Изменить стиль страницы

Дмитрий Биленкин

Пустыня жизни

ГЛАВА ПЕРВАЯ

Упорно, ложной памятью о былом, уже который год мне снится один и тот же сон. Синий — так я его называю. Почему синий? Скорее, он чёрный. Всякий раз вижу скалистую чашу кратера, две луны в ночном небе, их остекленелый свет, который всему придаёт недвижность старинной, без полутонов, гравюры. Вот так: два мертвенных глаза вверху, сдвоенные у подножия тени зубчатых скал, каменистая площадка кратера, куда в полном беззвучии врезается тупой клин конных рыцарей. Блестят доспехи и шлемы, блестят длинные наперевес копья, и эта лавина мчится на нас, прижатых к скале.

Мчится — в неподвижности. Застывший миг времени. Замер смертоносный блеск копий, не колышутся султаны на шлемах, в изломе тяжкого бега недвижны ноги коней — все как на гравюре.

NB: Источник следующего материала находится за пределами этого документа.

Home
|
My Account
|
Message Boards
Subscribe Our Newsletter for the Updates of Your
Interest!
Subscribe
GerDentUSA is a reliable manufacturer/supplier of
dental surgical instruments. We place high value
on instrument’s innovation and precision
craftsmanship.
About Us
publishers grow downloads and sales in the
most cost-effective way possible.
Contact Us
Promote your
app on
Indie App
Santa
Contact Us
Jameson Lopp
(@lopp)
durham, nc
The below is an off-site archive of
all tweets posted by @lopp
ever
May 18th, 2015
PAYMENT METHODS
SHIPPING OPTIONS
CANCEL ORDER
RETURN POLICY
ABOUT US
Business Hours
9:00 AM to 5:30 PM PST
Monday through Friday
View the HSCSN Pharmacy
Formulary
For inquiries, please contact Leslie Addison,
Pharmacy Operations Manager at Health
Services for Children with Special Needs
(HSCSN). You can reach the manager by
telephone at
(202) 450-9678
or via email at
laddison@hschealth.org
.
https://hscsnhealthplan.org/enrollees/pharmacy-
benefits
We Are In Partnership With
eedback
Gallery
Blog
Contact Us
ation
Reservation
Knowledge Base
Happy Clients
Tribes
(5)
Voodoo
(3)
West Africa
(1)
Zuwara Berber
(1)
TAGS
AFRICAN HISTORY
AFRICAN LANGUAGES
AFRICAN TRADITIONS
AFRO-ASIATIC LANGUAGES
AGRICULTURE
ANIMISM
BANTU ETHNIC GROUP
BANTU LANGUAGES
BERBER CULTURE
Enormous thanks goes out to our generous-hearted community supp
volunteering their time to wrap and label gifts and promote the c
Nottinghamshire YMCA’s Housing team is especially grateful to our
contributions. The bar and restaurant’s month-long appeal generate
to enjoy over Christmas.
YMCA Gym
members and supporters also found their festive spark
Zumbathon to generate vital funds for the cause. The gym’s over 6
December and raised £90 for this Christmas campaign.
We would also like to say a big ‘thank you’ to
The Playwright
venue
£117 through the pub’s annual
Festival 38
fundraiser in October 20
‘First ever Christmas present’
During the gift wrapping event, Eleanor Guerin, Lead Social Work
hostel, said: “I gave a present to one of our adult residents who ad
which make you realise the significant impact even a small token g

Но это для внешнего. Одновременно я среди тех, кто прижат к скале, кому некуда податься, в кого нацелены тяжеловесные копья. Для этого второго “я” движение есть, только очень замедленное. Не знаю, как согласуются оба зрения, но во сне никакого противоречия нет. Просто сначала я вижу рисунок, затем себя в нем, оказываюсь сразу и наблюдателем, и участником события. При этом тот и другой “я” с одинаково захолонувшим сердцем смотрят на громаду закованных в сталь рыцарей, их безжалостный строй, в котором нельзя различить лиц, видишь лишь чешуйчатые панцири, тёмные прорези забрал, щиты и шлемы. Слитность всего, шевеление тупой массы рыцарей уподобляет это движение надвигу каких-то чудовищных железных насекомых, чья лавина готова подмять все и вся. И я, участник происходящего, как и мои товарищи, недопустимо медленно поднимаю разрядник, в ужасе осознаю, что выхода нет и придётся бить насмерть, резать эту лавину чешуйчатого металла, в которой все же люди, люди! И рука замирает в последнем, таком невозможном для нас движении, и мысль колеблется — не лучше ли резануть по лошадиным ногам? Но лошади, на них почти нет металла, они-то для нас как раз живые, воображение тотчас рисует вспоротые мышцы, сахарный излом костей, предсмертный всхрап. А секунда, когда ещё можно дать огненный, под копыта, для паники и острастки залп, уже потеряна.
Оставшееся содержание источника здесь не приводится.